23.07.2001 06:04

Was hat uns Genua gelehrt?

Seit Tagen geht hier eine total vereinfachte Diskussion um Gewalt los - leider erschöpft sie sich in stumpfen Parolen. Es geht längst nicht mher um die Frage nach Spaltung oder nicht. Es geht um das Überleben der Bewegung. Dabei hilft Dogmatismus nicht mehr weiter. Hier einige Texte zum Lesen und Überlegen:

Der erste Text:

Das Ende des Dialogs
Genoa Social Forum: Polizei prügelte bei G-8-Gipfel Offensivstrategie durch

»Das Schwarz von diesem Schwarzen Block war das Schwarz der Faschisten, nicht das der Anarchisten.« Teresa Mattei, Abgeordnete der konstituierenden Versammlung der Italienischen Republik 1948, spricht am Sonnabend als eine der zahlreichen Augenzeugen auf der Pressekonferenz des »Genoa Social Forum« über den »Tag des zivilen Ungehorsams« am vergangenen Freitag.

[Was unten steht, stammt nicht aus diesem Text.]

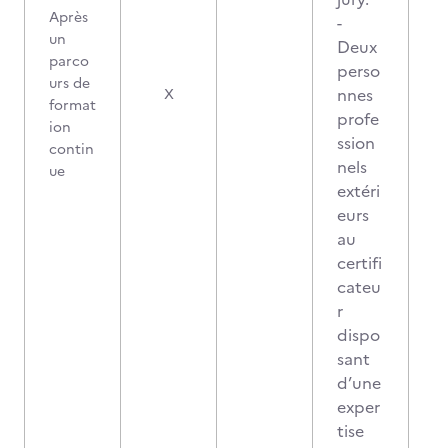
Après
-
un
Deux
parco
perso
urs de
0
nnes
X
format
profe
ion
ssion
contin
nels
ue
extéri
eurs
au
certifi
cateu
r
dispo
sant
d’une
exper
tise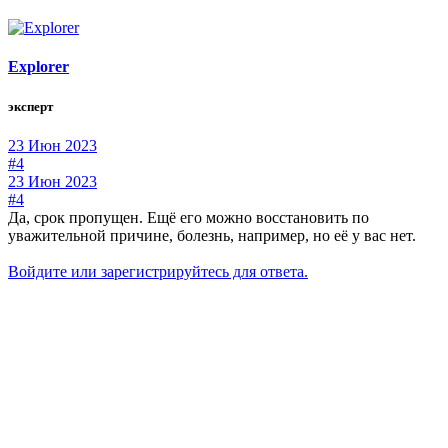
Explorer
эксперт
23 Июн 2023
#4
23 Июн 2023
#4
Да, срок пропущен. Ещё его можно восстановить по
уважительной причине, болезнь, например, но её у вас нет.
Войдите или зарегистрируйтесь для ответа.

Die verschiedenen Netzwerke dieses Bündnisses hatten sich an diesem Tag an verschiedenen Plätzen der italienischen Hafenstadt verabredet, wo sie sich sammeln wollten, um von dort aus in kleinen Demonstrationszügen in die Nähe der gesperrten »roten Zone« zu kommen. Die Berichte über die Züge gleichen sich: Schwarz Vermummte, voll ausgerüstet mit Helmen, Schilden, Knüppeln, Gasmasken und Pflastersteinen mischen sich in den Demozug, verwüsten die Umgebung, setzen Geschäfte und Autos in Brand, hinterlassen eine Spur von Krieg. Wie auf ein Zeichen hin zieht die Polizei an den Punkten auf, wo die Schwarzen toben - und attackiert die friedlichen Demonstranten. Sie schießt scharfes Tränengas direkt auf die Menschen und rast mit leichten Panzern und Wannen in die Menge. Die einen bereiten die Aktionen der anderen vor. Die Polizei aber läßt die ersteren gewähren und geht mit Knüppeln und viel Gas, manchmal auch Gummigeschossen, auf die ausnahmslos friedlichen Demonstrierenden los, jagt sie wie die Hasen, macht auch vor Journalisten und Sanitätern nicht halt und schneidet ihnen die Fluchtwege ab. Geprügelt werden auch unbeteiligte Passanten, solche, die stürzen, am Boden liegen, davonrennen. Am Ende schießt sie scharf und tötet gezielt - natürlich im Demonstrationszug der Bewegung »Tute bianche«, auf die sie es schon die ganze Zeit abgesehen hatte, und die schon vor Wochen Razzien und Hausdurchsuchungen über sich ergehen lassen mußten. José Bové sprach auf einer Pressekonferenz von Bildern, die ihn an die Verhältnisse im Gazastreifen erinnerten, wo er vor zwei Wochen gewesen ist.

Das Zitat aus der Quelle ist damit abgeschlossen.